Banks as a whole have exhibited sluggish performance followed by an increase in Non-Performing Assets (NPAs) in recent years. As a result, such consolidation or merger of financial institutions can help them ride off troughs with relative ease and bring Indian banks into competition with global banking giants. In the case of DBS-LVB, DBS being Singapore’s largest lender is well-capitalized and has deeper expertise to handle large credits and large NPA, provided the consolidation is well-calibrated and based on sound economic logic.

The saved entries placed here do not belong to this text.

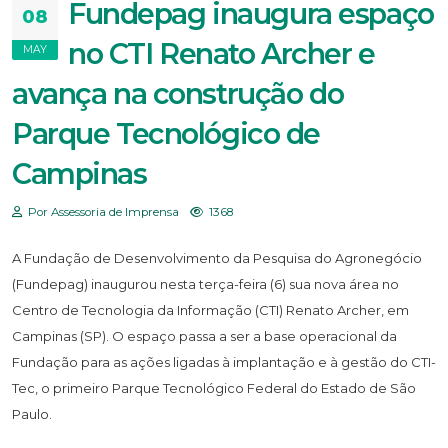
Fundepag inaugura espaço
08
no CTI Renato Archer e
MAY
avança na construção do
Parque Tecnológico de
Campinas
Por Assessoria de Imprensa
1368
A Fundação de Desenvolvimento da Pesquisa do Agronegócio
(Fundepag) inaugurou nesta terça-feira (6) sua nova área no
Centro de Tecnologia da Informação (CTI) Renato Archer, em
Campinas (SP). O espaço passa a ser a base operacional da
Fundação para as ações ligadas à implantação e à gestão do CTI-
Tec, o primeiro Parque Tecnológico Federal do Estado de São
Paulo.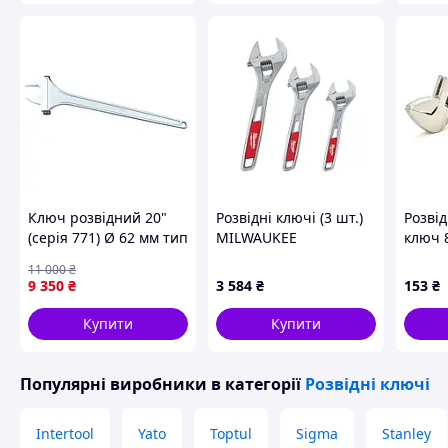
Ключ розвідний 20"
Розвідні ключі (3 шт.)
Розві
(серія 771) Ø 62 мм тип
MILWAUKEE
ключ 
іспанський IREGA
4932493414
11 000
₴
(8I000 20) IREGA771-20
MILWAUKEE ACC
9 350
₴
3 584
₴
153
₴
4932493414
Купити
Купити
Популярні виробники
в категорії
Розвідні ключі
Intertool
Yato
Toptul
Sigma
Stanley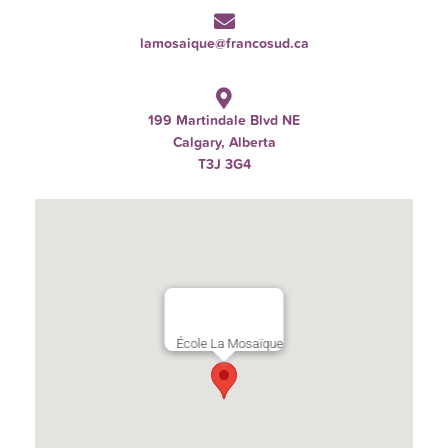
lamosaique@francosud.ca
199 Martindale Blvd NE
Calgary, Alberta
T3J 3G4
École La Mosaïque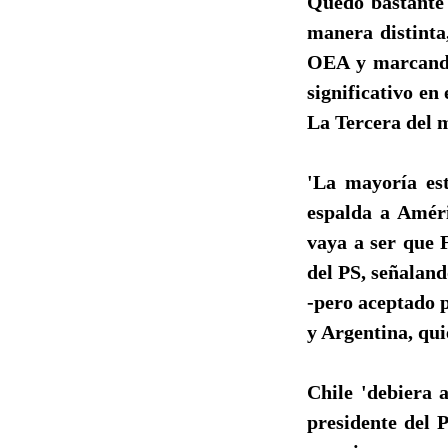
Quedó bastante 
manera distinta
OEA y marcando 
significativo en
La Tercera del m
'La mayoría est
espalda a Améri
vaya a ser que 
del PS, señaland
-pero aceptado p
y Argentina, qu
Chile 'debiera 
presidente del 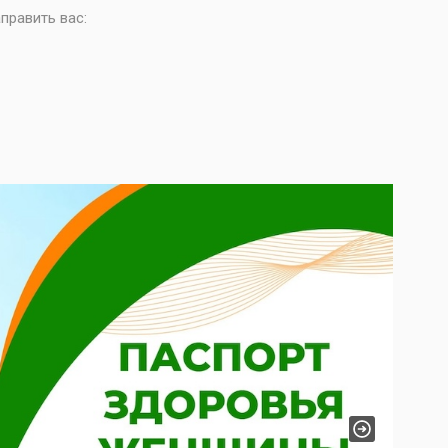
править вас:
Next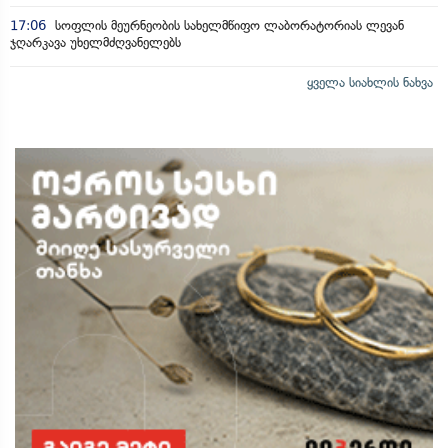
17:06
სოფლის მეურნეობის სახელმწიფო ლაბორატორიას ლევან
ჯღარკავა უხელმძღვანელებს
ყველა სიახლის ნახვა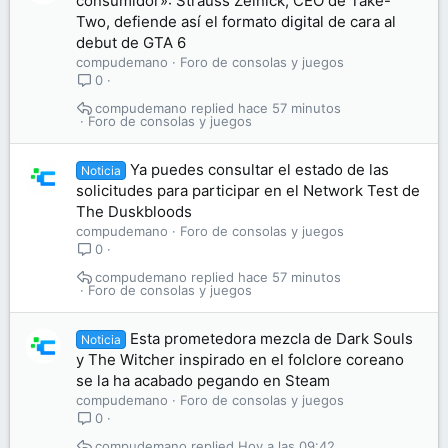
consumidor»: Strauss Zelnick, CEO de Take-
Two, defiende así el formato digital de cara al
debut de GTA 6
compudemano
Foro de consolas y juegos
0
compudemano
hace 57 minutos
Foro de consolas y juegos
Ya puedes consultar el estado de las
Noticia
solicitudes para participar en el Network Test de
The Duskbloods
compudemano
Foro de consolas y juegos
0
compudemano
hace 57 minutos
Foro de consolas y juegos
Esta prometedora mezcla de Dark Souls
Noticia
y The Witcher inspirado en el folclore coreano
se la ha acabado pegando en Steam
compudemano
Foro de consolas y juegos
0
compudemano
Hoy a las 09:42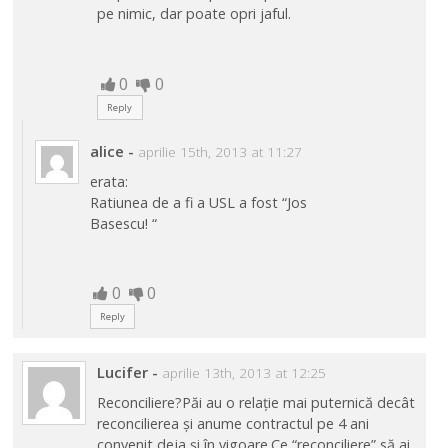
pe nimic, dar poate opri jaful.
0
0
Reply
alice
-
aprilie 15th, 2013 at 11:27
erata:
Ratiunea de a fi a USL a fost “Jos
Basescu! “
0
0
Reply
Lucifer
-
aprilie 13th, 2013 at 12:25
Reconciliere?Păi au o relație mai puternică decât
reconcilierea și anume contractul pe 4 ani
convenit deja și în vigoare.Ce “reconciliere” să ai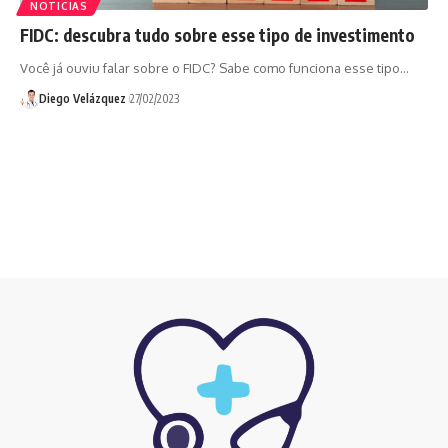
NOTICIAS
FIDC: descubra tudo sobre esse tipo de investimento
Você já ouviu falar sobre o FIDC? Sabe como funciona esse tipo…
Diego Velázquez
27/02/2023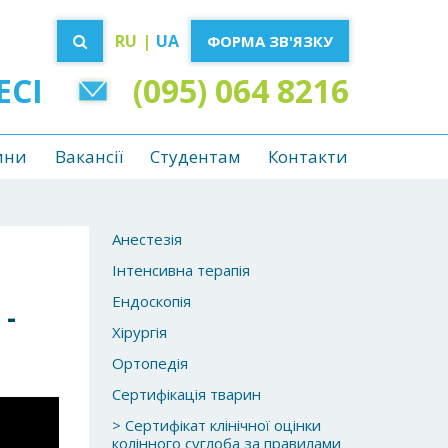
RU
|
UA
ФОРМА ЗВ'ЯЗКУ
ЕСІ
(095) 064 8216
ини
Вакансії
Студентам
Контакти
Анестезія
Інтенсивна терапія
Ендоскопія
 -
Хірургія
Ортопедія
Сертифікація тварин
> Сертифікат клінічної оцінки
колінного суглоба за правилами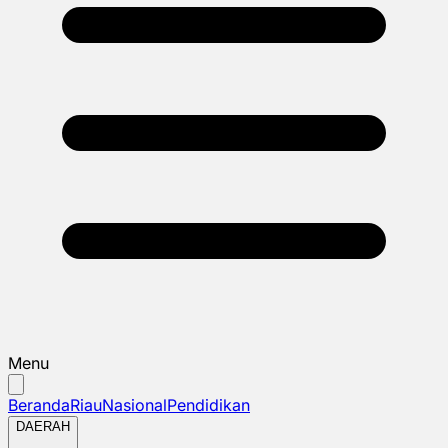
Menu
Beranda
Riau
Nasional
Pendidikan
DAERAH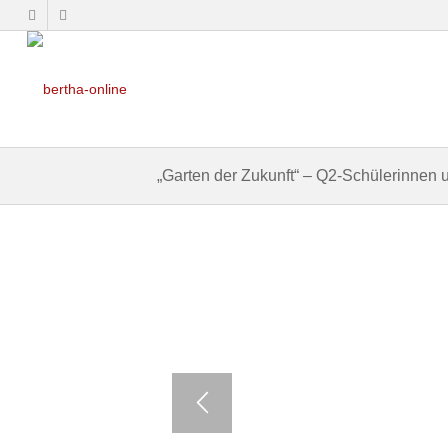
„Garten der Zukunft“ – Q2-Schülerinnen 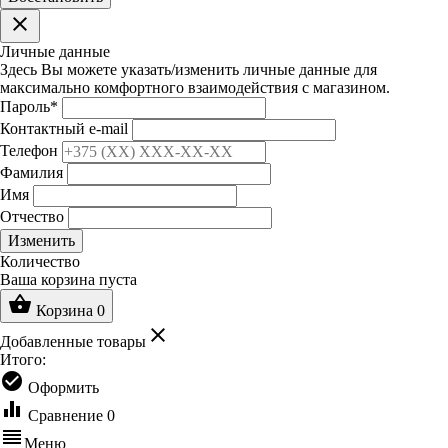
clear
Личные данные
Здесь Вы можете указать/изменить личные данные для
максимально комфортного взаимодействия с магазином.
Пароль
*
Контактный e-mail
Телефон
Фамилия
Имя
Отчество
Изменить
Количество
Ваша корзина пуста
shopping_basket
Корзина
0
clear
Добавленные товары
Итого:
check_circle
Оформить
equalizer
Сравнение
0
reorder
Меню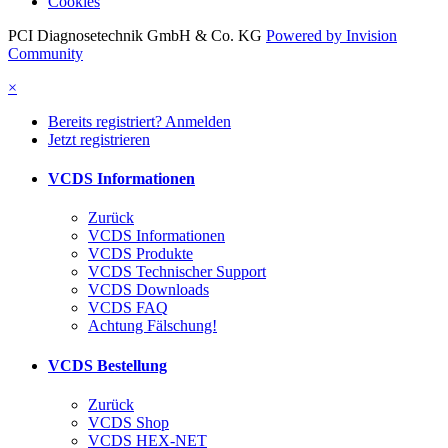
Cookies
PCI Diagnosetechnik GmbH & Co. KG
Powered by Invision
Community
×
Bereits registriert? Anmelden
Jetzt registrieren
VCDS Informationen
Zurück
VCDS Informationen
VCDS Produkte
VCDS Technischer Support
VCDS Downloads
VCDS FAQ
Achtung Fälschung!
VCDS Bestellung
Zurück
VCDS Shop
VCDS HEX-NET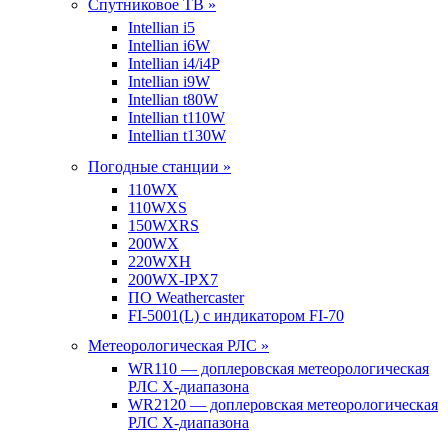
Спутниковое ТВ »
Intellian i5
Intellian i6W
Intellian i4/i4P
Intellian i9W
Intellian t80W
Intellian t110W
Intellian t130W
Погодные станции »
110WX
110WXS
150WXRS
200WX
220WXH
200WX-IPX7
ПО Weathercaster
FI-5001(L) с индикатором FI-70
Метеорологическая РЛС »
WR110 — доплеровская метеорологическая
РЛС X-диапазона
WR2120 — доплеровская метеорологическая
РЛС X-диапазона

On the flip side, the merger of a weak bank (here, LVB) with a strong bank (here, DBS) may lead to a weaker merged entity in the event the merger process is handled inadequately. Issues inflicting the weaker bank such as higher NPAs and capital shortages may get transmitted to the stronger banks due to unduly haste or a mechanical merger process. Moreover, the existence of large-sized stressed banks may lead to systemic implications as the governments almost always bail out banks that are “too big to fail” using taxpayers’ monies.

Finally, in view of the above, the RBI must act preemptively when a financial institution has weakened beyond repair. For instance, in the case of Lakshmi Vilas Bank, its books revealed the need for a rescue for over a year, however; the institution was left high and dry to the point of complete capital erosion.

Therefore, the RBI’s decision to broaden the search beyond a “national team” is a good sign and indicates that the regulator wants control of banking assets to be in strong hands. While such forced mergers may be detrimental to the wealth of bidder banks, time shall reveal whether the DBS-LVB merger is fair and equitable to both banks involved in the merger.